ASSIGNMENT:
Go line by line through the data below, counting each one that has "osobowych", and give the final count only.

SOURCE MATERIAL:
━━━━━━━━━━━━━━━━━━━━

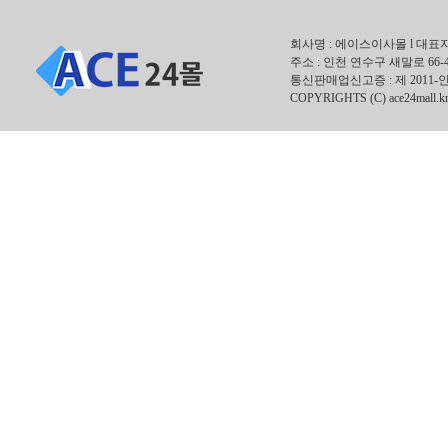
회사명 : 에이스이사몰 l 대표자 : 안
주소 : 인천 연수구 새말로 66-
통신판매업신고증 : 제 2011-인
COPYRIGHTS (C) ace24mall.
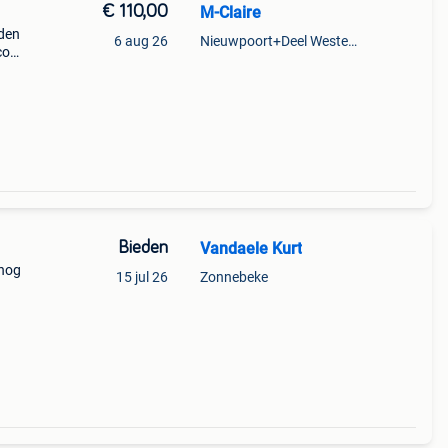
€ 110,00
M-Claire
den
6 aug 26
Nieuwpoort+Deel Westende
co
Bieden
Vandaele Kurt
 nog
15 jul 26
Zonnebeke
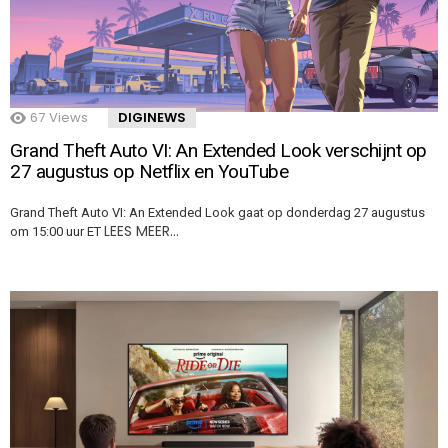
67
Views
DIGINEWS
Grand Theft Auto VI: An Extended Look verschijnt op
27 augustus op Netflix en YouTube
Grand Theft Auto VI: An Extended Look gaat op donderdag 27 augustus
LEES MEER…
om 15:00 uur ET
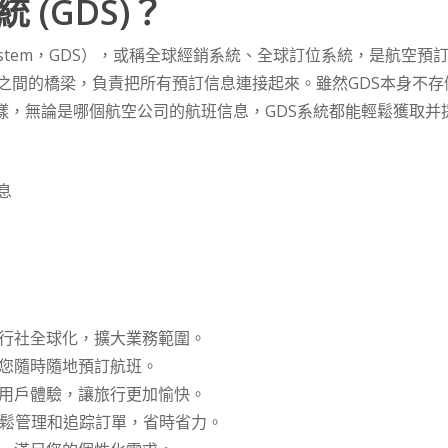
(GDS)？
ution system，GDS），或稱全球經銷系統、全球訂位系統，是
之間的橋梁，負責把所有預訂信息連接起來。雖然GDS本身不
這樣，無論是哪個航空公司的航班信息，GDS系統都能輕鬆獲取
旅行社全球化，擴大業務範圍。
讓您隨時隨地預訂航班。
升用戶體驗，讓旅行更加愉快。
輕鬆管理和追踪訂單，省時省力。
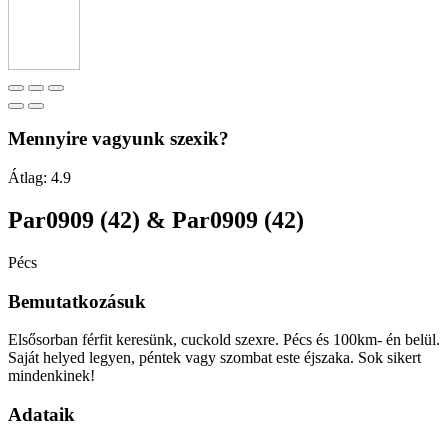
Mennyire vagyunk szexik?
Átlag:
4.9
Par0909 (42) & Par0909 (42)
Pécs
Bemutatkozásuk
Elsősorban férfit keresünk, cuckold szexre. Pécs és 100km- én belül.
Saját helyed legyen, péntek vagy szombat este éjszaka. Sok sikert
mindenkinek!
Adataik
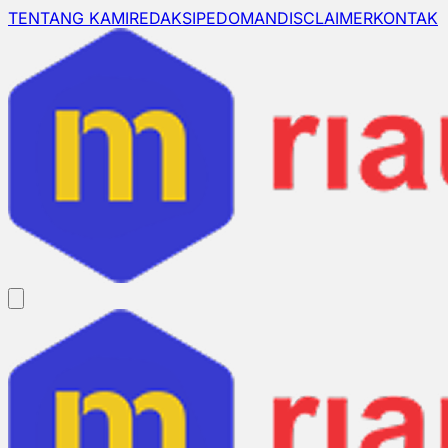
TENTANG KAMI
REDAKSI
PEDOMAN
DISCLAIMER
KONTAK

━━━━━━━━━━━━━━━━━━━━

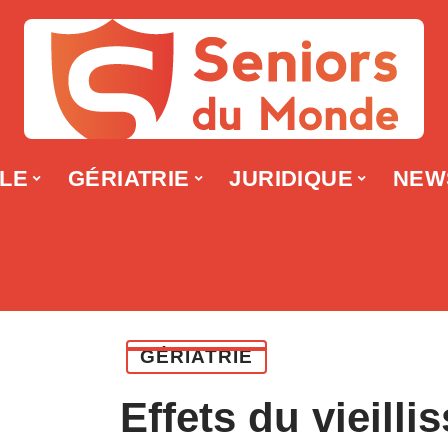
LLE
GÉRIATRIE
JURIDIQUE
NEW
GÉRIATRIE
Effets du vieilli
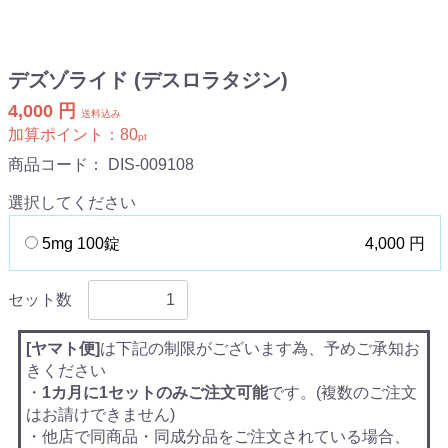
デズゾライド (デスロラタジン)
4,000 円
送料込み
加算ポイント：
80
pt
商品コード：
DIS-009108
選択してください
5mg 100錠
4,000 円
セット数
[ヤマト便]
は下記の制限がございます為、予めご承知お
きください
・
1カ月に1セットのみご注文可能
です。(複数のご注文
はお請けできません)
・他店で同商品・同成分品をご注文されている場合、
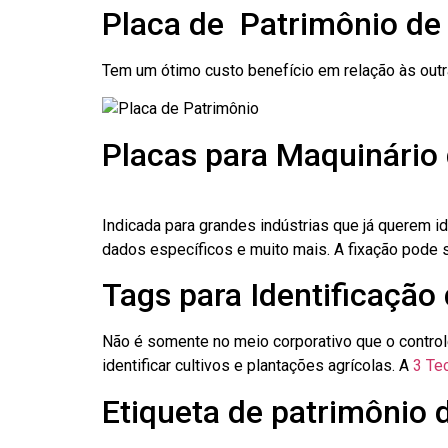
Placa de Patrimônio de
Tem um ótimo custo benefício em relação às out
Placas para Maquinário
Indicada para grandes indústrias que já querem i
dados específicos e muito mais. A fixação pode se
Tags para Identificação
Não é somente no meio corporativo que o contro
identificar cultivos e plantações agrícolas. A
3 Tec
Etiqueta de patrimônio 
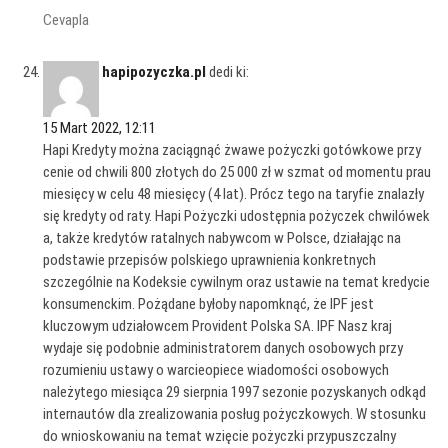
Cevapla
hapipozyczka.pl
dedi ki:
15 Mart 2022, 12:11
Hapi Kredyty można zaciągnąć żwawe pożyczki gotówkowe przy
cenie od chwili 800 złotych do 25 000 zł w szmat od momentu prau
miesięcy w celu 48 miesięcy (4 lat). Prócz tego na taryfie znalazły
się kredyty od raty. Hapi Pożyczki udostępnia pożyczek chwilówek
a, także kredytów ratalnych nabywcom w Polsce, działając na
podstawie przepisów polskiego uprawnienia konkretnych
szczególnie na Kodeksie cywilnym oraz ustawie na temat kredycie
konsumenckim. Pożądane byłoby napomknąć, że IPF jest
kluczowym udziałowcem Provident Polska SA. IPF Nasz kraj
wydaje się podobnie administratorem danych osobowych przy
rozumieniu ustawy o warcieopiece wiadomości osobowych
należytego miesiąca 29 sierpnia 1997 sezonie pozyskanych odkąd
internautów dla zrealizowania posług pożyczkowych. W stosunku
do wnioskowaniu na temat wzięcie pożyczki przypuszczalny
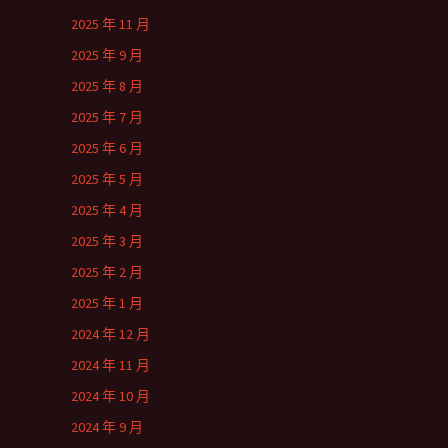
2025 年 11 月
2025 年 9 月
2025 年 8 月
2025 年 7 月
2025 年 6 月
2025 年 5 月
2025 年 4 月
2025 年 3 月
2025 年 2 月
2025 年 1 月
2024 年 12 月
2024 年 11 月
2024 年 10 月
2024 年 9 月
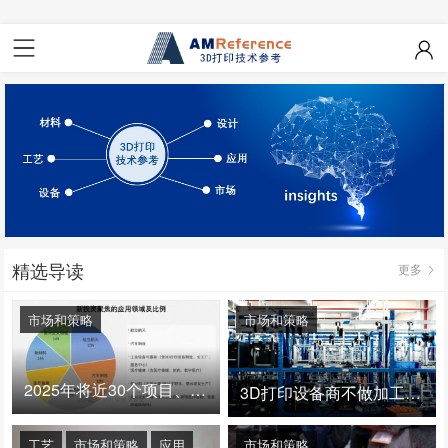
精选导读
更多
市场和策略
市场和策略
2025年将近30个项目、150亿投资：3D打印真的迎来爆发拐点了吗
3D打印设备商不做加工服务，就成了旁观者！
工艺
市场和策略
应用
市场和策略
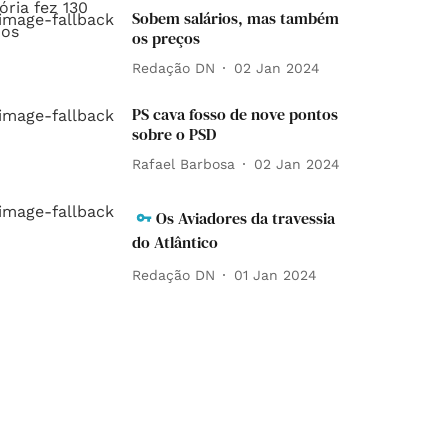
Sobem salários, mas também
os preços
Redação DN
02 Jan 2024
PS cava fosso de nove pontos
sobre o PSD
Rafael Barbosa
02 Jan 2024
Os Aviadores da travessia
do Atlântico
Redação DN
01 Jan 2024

━━━━━━━━━━━━━━━━━━━━

ANSWER TO THE PROBLEM:
2